All four PC's share the same LCD monitor, mouse & keyboard
with varying degrees of success.  The SmoothWall is quite
happy to reveal its inner workings at VGA resolution; the
lesser alternative OS is happy at the maximum resolution of
the monitor, one debian PC is happy at a lesser resolution,
but running "dpkg-reconfigure xserver-xfree86" (at root or
with sudo) lets me boost the resolution settings, but the
screen resolution window on the gnome desktop won't let me
change that.  On the other hand, rebooting always brings
the monitor to the same, less than optimum resolution.

On the other hand, the second debian PC lets me play all I
want with the gnome screen-resolution window, but when I
reboot that PC, it always reverts to VGA resolution.  It
does let me reset it once the GUI has started though.

All the while it's the same monitor ... but three different
graphics cards.

Another issue, this time having something to do with the
Belkin KVM switch that I'm using to keep track of all the
cables, is that I lose the mouse on switching from the
second debian PC to another PC and back again.  The mouse
works fine while plugged directly into the second debian
PC, and it works fine on the other non-firewall, lesser
alternative OS PC also.  Thank goodness for Alt+F8 to let
me restart that second pC after the mouse has frozen. If
only Belkin would respond to emails ...

They may all be inter-related.  I haven't a clue where to
start looking.

Is there another GUI configuration tool ?
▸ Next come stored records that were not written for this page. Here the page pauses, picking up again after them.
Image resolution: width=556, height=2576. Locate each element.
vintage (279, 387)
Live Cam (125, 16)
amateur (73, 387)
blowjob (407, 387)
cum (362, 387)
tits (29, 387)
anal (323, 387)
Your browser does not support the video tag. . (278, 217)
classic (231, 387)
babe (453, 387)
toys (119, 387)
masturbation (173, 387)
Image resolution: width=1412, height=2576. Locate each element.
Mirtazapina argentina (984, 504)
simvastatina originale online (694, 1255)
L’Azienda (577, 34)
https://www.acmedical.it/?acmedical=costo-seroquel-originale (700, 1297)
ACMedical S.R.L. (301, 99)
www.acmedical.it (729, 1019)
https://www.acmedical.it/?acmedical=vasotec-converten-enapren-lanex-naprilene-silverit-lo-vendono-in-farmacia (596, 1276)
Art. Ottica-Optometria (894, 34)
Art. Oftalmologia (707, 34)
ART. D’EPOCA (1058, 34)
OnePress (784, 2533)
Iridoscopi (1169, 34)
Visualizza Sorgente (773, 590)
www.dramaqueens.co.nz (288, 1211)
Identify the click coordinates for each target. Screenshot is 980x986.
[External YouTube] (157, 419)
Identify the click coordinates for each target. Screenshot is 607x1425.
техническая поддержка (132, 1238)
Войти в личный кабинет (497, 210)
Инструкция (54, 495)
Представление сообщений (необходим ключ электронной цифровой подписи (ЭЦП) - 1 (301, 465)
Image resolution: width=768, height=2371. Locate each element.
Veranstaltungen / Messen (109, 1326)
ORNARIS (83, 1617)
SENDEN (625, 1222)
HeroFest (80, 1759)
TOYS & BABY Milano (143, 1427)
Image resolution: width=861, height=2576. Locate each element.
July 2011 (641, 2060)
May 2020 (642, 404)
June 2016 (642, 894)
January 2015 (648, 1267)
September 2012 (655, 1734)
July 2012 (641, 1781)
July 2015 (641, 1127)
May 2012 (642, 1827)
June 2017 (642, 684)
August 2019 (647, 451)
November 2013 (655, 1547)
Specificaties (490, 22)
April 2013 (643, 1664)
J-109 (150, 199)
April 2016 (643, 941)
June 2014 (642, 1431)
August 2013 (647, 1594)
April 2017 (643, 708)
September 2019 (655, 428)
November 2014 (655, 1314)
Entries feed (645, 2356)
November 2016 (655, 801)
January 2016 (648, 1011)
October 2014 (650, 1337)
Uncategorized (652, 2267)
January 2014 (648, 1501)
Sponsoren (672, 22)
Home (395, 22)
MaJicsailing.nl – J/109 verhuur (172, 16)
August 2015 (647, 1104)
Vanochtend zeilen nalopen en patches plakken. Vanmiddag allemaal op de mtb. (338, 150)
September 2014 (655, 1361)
An off-topic aside: I struggled for four months with Symantec
over ccAPP.exe's tendency to hog resources and run the hard
drive incessantly, and after about ten different "solutions"
they came up with the same idea as Grant's, and that worked -
remove every last instance of Symantec S/W, reinstall
LiveUpdate _first_, and then reinstall NAV with _no other
programs running_.  It has now run for half an hour or so
without starting that incessant little blinking red light.